Everyone’s sleep needs are slightly different. When it comes to the amount of sleep you should aim for each night, there is no magic number—though seven to nine hours is a range that most experts recommend.

Waking up feeling refreshed in the mornings, getting tired around the same time every night, falling asleep quickly (but not too quickly!), and staying asleep throughout the night are all signs that your body has fallen into a healthy sleep rhythm.

If you’re not quite there yet, making sleep a priority starts with setting and sticking to a consistent bedtime and wake-up time that leaves you plenty of time in bed.

In addition to prioritizing sleep quantity, optimizing sleep quality is essential: Some habits that can throw it off include eating fatty foods right before bed, drinking alcohol or caffeine too late in the day, looking at screens at night, and keeping your bedroom too hot or too bright.
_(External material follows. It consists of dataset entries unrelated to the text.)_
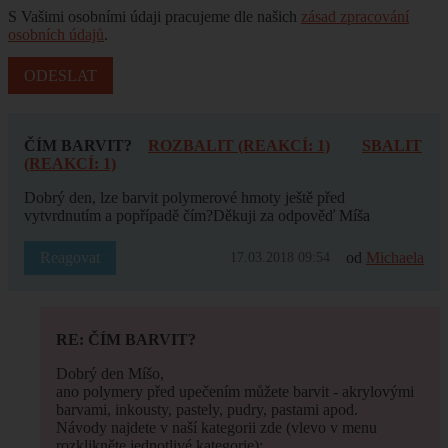
S Vašimi osobními údaji pracujeme dle našich
zásad zpracování
osobních údajů
.
ČÍM BARVIT?
ROZBALIT (REAKCÍ: 1)
SBALIT
(REAKCÍ: 1)
Dobrý den, lze barvit polymerové hmoty ještě před
vytvrdnutím a popřípadě čím?Děkuji za odpověď Míša
Reagovat
od
Michaela
17.03.2018 09:54
RE: ČÍM BARVIT?
Dobrý den Míšo,
ano polymery před upečením můžete barvit - akrylovými
barvami, inkousty, pastely, pudry, pastami apod.
Návody najdete v naší kategorii zde (vlevo v menu
rozklikněte jednotlivé kategorie):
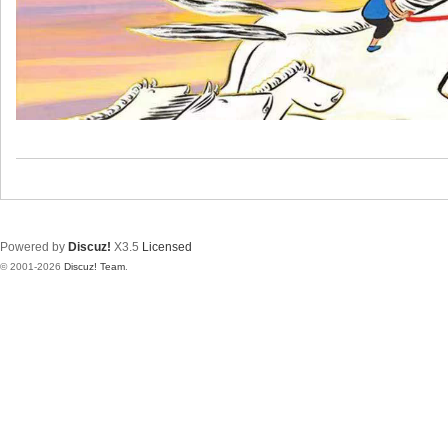
Powered by
Discuz!
X3.5
Licensed
© 2001-2026
Discuz! Team
.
Keeping up with a low-tech wind-down routine, investing in a supportive pillow, and taking a relaxing supplement like mbg’s sleep support+, which combines magnesium bisglycinate, jujube, and PharmaGABA®, will also help promote deep and restorative sleep—and the health benefits that come with it.*

It’s worth noting that many of these sensations of sleeplessness can also be signs of a more serious medical issue. If they persist or seem to get worse regardless of how much sleep you get, you’ll want to check in with your doctor.